3.8 PCA and Clustering

The graphics obtained from Principal Components Analysis provide a quick way to get a “photo” of the multivariate phenomenon under study. These graphical displays offer an excellent visual approximation to the systematic information contained in data.

Having said that, such visual approximations will be, in general, partial approximations. This is because those low dimensional representations are given by scatterplots in which only two dimensions are taken into account. Unless the information in data is truly contained in two or three dimensions, most graphics will give us a limited view of the multivariate phenomenon.

Together with these graphical low dimensional representations, we can also use clustering methods as a complementary analytical tasks to enrich the output of a PCA. In clustering, we look for groups of individuals having similar characteristics. An individual is characterized by its membership to a certain cluster. In turn, the average characteristics of a group serve us to characterize all individuals in the corresponding cluster.

We can take the output of a clustering method, that is, take the clustering memberships of individuals, and use that information in a PCA plot. The location of the individuals on the first factorial plane, taking into consideration their clustering assignment, gives an excellent opportunity to “see in depth” the information contained in data. In other words, with the formed clusters, we can see beyond the two axes of a scatterplot, and gain deeper insight into the factorial displays.

3.8.1 Real Groups or Instrumental Groups?

Given a clustering partition, an important question to be asked is to what extent the obtained groups reflect “real” groups, or are the groups simply an algorithmic artifact? Do we have data that has discontinuous populations, or do we just have a continuous reality?

In general, most clustering partitions tend to reflect intermediate situations. Sometimes we may find clusters that are more or less “natural”, but there will also be times in which the clusters are more “artificial”. Intermediate situations have regions (set of individuals) of high density embedded within layers of individuals with low density. Even in such intermediate cases, the obtained clustering partition is still useful. While we cannot say that clusters are “real” groups differentiated from one another, the formed groups makes it easier to understand the data. In this sense, clustering acts in a similar fashion as when we make bins or intervals from a continuous variable. Simply put, clustering plays the role of a multivariate encoding. This is why we talk about instrumental groups.

In the example of international cities, we obtain the following dendrogram from a hierarchical agglomerative clustering on the data of ratios.

Figure 3.5: Clustering Dendrogram

Looking at the dendrogram, we can identify the existence of several groups of cities.

The obtained partitions are projected on the factorial plane, that is, the centroids of each clustered are projected together with the cities, colored by group, as depicted in the following figure:

On one hand, the 10 cities that are grouped in the first cluster are highly homogeneous, and distinct from other cities.
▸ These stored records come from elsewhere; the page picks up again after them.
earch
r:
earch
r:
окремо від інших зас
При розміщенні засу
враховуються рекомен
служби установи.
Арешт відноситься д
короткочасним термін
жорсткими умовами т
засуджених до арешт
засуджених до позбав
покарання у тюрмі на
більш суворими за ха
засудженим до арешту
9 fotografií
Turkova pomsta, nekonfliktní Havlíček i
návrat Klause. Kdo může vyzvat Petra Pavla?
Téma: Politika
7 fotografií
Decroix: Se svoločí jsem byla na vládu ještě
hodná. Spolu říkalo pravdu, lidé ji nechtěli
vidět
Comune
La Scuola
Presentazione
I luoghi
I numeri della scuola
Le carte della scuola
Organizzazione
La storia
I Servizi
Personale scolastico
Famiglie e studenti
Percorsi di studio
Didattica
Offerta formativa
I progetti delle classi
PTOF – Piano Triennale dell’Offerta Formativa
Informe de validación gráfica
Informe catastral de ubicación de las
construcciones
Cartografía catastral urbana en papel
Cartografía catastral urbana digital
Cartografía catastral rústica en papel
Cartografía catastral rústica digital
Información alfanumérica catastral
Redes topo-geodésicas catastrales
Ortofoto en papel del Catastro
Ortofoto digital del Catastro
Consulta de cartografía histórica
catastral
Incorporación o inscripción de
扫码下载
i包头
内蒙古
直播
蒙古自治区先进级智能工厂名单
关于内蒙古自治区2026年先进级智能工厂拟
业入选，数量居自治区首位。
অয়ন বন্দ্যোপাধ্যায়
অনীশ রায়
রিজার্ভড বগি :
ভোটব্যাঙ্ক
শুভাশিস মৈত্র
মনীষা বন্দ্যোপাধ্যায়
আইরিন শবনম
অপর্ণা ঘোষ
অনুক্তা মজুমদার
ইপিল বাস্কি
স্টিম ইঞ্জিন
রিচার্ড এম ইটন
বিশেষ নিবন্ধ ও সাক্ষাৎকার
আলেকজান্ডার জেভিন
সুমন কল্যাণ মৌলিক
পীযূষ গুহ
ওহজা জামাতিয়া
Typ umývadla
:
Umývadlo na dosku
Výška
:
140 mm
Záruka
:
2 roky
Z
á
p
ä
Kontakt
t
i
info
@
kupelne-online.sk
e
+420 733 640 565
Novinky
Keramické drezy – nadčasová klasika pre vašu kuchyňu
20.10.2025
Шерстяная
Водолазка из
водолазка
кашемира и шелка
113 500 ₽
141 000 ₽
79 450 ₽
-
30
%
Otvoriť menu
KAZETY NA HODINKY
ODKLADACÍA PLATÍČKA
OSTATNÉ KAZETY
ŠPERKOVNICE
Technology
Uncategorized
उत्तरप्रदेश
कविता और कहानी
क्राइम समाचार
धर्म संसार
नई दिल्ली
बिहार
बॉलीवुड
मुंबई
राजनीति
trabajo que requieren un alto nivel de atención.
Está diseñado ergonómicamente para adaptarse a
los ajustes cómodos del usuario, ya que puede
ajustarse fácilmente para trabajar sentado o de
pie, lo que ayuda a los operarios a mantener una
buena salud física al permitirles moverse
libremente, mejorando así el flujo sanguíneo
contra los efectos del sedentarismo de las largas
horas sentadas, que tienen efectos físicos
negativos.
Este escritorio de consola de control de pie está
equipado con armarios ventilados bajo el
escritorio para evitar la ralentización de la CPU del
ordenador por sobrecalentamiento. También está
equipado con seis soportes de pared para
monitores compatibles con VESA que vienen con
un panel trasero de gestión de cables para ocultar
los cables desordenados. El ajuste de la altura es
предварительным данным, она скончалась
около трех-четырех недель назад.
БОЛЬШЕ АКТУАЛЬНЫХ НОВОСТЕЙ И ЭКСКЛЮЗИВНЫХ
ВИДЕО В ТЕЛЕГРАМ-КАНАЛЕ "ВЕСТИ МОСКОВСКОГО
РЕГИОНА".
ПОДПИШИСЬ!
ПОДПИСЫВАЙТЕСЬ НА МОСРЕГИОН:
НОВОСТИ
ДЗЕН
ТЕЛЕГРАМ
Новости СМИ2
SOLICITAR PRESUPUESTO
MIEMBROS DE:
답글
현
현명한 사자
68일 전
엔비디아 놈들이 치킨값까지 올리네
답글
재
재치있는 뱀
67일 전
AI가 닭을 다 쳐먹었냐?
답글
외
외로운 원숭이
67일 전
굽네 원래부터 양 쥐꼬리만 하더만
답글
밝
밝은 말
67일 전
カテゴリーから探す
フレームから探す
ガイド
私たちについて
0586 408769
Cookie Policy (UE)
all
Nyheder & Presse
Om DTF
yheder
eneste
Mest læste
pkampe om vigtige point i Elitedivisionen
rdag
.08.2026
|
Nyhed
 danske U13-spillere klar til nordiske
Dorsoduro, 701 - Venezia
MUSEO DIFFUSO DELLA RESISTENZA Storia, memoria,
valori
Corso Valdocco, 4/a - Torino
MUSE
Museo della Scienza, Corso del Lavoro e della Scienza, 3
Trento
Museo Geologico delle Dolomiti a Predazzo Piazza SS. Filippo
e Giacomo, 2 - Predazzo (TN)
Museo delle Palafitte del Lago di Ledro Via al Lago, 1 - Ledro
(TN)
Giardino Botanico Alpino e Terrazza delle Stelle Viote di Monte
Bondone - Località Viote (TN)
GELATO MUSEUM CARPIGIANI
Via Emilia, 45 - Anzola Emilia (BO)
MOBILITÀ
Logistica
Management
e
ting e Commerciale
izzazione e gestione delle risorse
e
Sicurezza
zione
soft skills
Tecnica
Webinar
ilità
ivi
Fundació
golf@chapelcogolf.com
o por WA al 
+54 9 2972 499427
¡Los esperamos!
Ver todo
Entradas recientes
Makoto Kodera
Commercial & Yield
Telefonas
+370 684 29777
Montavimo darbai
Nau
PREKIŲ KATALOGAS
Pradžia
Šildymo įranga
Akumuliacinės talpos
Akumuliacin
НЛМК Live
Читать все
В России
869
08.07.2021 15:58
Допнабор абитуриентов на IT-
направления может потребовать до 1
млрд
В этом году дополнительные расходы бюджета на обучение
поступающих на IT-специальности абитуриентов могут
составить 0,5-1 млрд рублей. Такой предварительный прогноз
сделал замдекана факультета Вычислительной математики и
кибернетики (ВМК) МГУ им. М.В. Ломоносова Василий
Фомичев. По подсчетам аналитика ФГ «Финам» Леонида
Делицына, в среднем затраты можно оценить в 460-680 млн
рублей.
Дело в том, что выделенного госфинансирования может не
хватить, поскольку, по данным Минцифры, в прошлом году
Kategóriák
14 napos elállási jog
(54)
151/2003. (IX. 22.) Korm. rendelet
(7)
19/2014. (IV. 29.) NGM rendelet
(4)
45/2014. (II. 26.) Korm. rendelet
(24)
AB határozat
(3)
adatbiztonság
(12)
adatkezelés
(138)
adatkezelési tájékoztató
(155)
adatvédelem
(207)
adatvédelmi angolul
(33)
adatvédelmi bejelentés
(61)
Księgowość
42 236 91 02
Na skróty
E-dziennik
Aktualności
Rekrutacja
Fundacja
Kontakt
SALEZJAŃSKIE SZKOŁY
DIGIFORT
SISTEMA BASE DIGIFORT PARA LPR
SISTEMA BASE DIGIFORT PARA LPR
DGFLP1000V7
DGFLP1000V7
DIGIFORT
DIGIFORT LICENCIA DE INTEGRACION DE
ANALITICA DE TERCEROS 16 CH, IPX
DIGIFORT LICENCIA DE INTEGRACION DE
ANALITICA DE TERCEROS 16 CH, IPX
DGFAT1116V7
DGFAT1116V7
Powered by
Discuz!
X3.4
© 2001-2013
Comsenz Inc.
The cutting line (red horizontal line) isolates well this group, while producing at the same time other three different clusters.

Ths cluster of 10 cities involves cities with a large salary inequality, with high salaries for those managerial/head-type of professions. Opposed to this group, there is a considerably large cluster characterized for having elevated taxes as well as social contributions, and for having better well payed professions that are generally considered to be “lower class”.

Separated from the large cluster, there are two more groups, distinguished on the second factorial axis. One of them is formed by cities with high salaries for manual-labor professions. The other group is formed by those cities with high salaries for professions that depend on the Public Service.

The obtained partitions are projected on the factorial plane, that is, the centroids of each clustered are projected together with the cities, colored by group, as depicted in the following figure:

Figure 3.6: Clustering of cities in 4 groups

3.8.2 Representants of Groups

For every cluster, we can calculate its corresponding centroid (i.e. average individual). We can also determine the individual that is the closest to the centroid, called the representant. Likewise, we can also look for the second best representant, the third best representant, etc.

If we establish the radius of circle (or sphere) around the centroid of a given cluster, we can capture the representants of the cluster. For a small radius, we may get just one representant. As we increase the value of the radius, more representants will be captured. Figure 3.7 shows that the cities that are closest to the centroid of a group, are not always the closer ones in the factorial plane.

Figure 3.7: Representants of each cluster

On the first factorial plane, we observe the effect of how distances are distorted due to the shrinking of the cloud of city-points in this plane.

In certain applications, it is interesting to identify the representans of a certain category, in order to explore its attributes (for example, which are the attributes of the category men, according to the active variables of a survey).